= Michael Molyns (died 1615) =

Member of the Parliament of England

Sir Michael Molyns (died 14 May 1615) was a 16th-century English politician.

== Biography ==
Molyns was the younger son of William Molyns of Sandhill Manor at Fordingbridge in Hampshire and Mackney Court at Brightwell-cum-Sotwell in Berkshire (now Oxfordshire) and his wife Ann, daughter of Sir Alexander Culpeper of Bedgebury, Kent. He educated at the Inner Temple (1561). He was knighted circa 1592.

He was a justice of the peace for Oxfordshire from circa 1573, for Berkshire from circa 1575 and for Hampshire from circa 1592. He was appointed High Sheriff of Oxfordshire for 1575–76 and High Sheriff of Berkshire for 1583–84. He was a member (MP) of the Parliament of England for Wallingford in 1589, presumably through the influence of Henry Norris, 1st Baron Norreys.

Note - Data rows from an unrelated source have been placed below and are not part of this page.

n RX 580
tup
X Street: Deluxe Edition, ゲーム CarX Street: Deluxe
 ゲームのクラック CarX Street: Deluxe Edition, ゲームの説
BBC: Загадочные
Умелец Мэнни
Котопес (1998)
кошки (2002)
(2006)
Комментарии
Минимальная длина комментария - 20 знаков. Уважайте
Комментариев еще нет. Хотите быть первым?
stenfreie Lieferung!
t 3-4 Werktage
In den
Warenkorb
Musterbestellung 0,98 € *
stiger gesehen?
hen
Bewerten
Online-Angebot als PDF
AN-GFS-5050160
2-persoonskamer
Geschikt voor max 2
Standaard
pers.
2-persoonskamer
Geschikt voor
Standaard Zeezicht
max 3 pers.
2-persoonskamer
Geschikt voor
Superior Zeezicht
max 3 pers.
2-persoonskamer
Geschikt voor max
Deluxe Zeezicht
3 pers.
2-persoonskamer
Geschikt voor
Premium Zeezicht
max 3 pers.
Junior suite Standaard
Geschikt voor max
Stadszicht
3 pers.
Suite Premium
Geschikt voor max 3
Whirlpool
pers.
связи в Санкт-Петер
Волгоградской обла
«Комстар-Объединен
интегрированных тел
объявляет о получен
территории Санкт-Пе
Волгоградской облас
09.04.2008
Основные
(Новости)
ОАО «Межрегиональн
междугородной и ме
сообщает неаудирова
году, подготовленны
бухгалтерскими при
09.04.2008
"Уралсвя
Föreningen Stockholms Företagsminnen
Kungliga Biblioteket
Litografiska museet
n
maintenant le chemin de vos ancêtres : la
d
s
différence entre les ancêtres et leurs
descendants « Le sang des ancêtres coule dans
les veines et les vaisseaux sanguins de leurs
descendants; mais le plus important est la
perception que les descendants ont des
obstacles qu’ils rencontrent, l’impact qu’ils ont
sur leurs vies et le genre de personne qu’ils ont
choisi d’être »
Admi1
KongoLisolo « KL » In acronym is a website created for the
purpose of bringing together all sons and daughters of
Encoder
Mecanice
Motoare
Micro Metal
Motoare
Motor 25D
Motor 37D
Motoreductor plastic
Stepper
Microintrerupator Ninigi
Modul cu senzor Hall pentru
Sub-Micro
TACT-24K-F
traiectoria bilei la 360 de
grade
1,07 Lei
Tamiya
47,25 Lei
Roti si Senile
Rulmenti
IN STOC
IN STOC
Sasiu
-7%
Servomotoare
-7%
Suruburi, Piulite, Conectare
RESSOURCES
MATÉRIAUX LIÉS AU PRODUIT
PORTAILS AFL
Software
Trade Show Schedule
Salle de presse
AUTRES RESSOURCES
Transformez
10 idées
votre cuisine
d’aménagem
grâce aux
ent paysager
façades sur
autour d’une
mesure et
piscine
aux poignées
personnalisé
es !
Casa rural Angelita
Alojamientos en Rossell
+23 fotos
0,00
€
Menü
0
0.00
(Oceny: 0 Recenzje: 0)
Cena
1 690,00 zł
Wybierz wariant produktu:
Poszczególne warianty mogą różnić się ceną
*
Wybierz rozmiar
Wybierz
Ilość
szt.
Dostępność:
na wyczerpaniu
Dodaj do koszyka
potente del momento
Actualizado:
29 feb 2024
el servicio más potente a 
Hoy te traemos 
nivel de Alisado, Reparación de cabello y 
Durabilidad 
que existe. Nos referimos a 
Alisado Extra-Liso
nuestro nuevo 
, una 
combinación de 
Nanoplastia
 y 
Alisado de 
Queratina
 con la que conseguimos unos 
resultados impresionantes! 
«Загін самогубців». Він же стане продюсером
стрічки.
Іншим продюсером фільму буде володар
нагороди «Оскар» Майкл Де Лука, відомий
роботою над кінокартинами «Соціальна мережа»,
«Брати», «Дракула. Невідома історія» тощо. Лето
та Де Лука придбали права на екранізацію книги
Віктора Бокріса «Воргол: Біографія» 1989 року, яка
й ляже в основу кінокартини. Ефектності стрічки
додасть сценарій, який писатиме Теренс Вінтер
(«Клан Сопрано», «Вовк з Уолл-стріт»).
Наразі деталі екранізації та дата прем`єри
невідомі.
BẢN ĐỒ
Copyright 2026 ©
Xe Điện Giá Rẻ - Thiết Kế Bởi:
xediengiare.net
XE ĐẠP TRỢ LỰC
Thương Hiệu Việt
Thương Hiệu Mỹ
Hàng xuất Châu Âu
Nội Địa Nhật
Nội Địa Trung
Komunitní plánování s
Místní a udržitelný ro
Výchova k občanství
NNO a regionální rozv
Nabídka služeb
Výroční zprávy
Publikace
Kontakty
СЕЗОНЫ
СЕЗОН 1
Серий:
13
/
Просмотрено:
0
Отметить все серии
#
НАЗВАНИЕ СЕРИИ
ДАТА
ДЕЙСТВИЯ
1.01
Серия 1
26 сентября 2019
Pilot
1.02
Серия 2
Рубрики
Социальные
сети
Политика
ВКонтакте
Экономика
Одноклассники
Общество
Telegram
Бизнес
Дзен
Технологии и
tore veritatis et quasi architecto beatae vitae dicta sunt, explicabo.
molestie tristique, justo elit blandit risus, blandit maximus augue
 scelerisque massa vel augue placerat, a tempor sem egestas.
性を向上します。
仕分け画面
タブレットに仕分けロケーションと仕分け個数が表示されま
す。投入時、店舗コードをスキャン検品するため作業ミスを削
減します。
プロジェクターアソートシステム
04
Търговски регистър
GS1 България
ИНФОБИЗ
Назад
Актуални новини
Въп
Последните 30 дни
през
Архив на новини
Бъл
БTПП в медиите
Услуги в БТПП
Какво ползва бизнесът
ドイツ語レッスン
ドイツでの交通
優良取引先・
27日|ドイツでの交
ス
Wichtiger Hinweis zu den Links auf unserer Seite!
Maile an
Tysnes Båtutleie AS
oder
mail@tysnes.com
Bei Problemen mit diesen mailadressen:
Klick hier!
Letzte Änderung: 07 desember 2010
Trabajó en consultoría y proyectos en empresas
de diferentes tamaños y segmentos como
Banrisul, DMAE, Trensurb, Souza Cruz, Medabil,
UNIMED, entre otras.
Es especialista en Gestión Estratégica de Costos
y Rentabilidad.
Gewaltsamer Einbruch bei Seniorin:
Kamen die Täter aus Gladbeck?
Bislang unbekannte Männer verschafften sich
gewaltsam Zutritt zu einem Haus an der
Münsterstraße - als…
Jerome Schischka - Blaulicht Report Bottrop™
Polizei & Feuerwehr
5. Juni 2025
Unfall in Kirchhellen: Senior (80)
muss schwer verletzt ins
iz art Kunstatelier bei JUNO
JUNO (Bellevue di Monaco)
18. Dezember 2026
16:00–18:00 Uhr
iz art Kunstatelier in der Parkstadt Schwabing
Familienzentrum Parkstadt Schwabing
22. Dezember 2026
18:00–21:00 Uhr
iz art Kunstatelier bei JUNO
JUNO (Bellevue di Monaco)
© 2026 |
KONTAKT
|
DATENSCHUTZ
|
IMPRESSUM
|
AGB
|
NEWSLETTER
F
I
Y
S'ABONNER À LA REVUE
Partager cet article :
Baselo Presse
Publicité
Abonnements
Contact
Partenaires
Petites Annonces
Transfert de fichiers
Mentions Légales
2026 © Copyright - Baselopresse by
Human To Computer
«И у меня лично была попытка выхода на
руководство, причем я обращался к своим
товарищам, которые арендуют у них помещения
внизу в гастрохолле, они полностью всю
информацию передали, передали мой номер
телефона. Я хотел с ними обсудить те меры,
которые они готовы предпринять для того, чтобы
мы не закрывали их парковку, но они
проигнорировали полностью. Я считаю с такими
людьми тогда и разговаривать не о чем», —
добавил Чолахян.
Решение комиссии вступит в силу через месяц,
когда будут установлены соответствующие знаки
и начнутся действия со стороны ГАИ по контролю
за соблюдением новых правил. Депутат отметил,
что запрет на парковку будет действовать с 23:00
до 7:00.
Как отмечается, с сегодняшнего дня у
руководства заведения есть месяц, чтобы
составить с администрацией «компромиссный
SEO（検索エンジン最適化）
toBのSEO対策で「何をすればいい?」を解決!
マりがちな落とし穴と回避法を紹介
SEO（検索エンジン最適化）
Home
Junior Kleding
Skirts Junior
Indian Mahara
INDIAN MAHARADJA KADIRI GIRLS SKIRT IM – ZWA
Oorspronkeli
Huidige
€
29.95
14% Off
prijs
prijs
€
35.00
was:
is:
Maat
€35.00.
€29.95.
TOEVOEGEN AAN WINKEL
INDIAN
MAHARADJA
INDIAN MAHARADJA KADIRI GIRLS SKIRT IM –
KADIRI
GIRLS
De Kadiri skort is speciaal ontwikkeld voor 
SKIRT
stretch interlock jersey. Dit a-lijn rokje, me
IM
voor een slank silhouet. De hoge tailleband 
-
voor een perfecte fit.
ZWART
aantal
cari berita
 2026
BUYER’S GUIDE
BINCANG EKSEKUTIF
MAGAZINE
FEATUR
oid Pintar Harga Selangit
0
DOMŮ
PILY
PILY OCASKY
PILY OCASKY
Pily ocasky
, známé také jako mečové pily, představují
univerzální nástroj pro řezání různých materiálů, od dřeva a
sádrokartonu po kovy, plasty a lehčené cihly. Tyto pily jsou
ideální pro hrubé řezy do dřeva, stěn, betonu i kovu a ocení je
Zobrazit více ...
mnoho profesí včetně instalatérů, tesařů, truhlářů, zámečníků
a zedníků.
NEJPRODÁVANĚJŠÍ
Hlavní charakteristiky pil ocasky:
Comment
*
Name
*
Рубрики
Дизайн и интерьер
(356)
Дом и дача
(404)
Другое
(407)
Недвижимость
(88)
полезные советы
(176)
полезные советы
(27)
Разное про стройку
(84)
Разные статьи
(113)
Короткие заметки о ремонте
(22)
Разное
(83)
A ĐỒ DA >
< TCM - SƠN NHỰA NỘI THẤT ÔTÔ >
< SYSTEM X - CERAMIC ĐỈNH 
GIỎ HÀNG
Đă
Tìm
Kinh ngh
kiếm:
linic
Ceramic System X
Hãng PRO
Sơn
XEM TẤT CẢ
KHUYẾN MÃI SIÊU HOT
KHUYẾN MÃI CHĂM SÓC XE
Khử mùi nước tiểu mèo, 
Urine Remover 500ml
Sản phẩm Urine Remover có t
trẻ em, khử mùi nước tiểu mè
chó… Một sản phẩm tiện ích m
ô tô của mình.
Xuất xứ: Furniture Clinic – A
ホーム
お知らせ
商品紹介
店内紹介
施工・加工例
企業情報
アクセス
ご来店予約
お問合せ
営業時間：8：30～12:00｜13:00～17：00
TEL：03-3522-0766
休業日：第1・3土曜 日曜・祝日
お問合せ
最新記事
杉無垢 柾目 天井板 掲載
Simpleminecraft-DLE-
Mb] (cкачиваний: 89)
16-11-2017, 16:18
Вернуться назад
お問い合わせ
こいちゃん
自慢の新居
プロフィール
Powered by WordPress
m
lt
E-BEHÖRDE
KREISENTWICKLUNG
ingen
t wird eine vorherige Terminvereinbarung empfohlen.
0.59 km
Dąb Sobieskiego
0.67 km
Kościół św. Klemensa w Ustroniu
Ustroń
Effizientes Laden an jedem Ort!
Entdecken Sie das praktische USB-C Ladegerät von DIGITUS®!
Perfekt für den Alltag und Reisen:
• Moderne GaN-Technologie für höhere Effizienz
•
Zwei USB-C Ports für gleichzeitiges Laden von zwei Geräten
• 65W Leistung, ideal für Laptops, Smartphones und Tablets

He inherited Mackney Court in 1553 and married twice: firstly, to Frances, the daughter of Sir Anthony Huddleston of Millom, Cumberland (now Cumbria), with whom he had one son and three daughters; and, secondly, Elizabeth, the daughter and heiress of London Alderman, Edward Gilbert, and widow of Thomas Colby of Sherfield on Loddon in Hampshire. He was the grandfather of 1625 MP, Michael Molyns.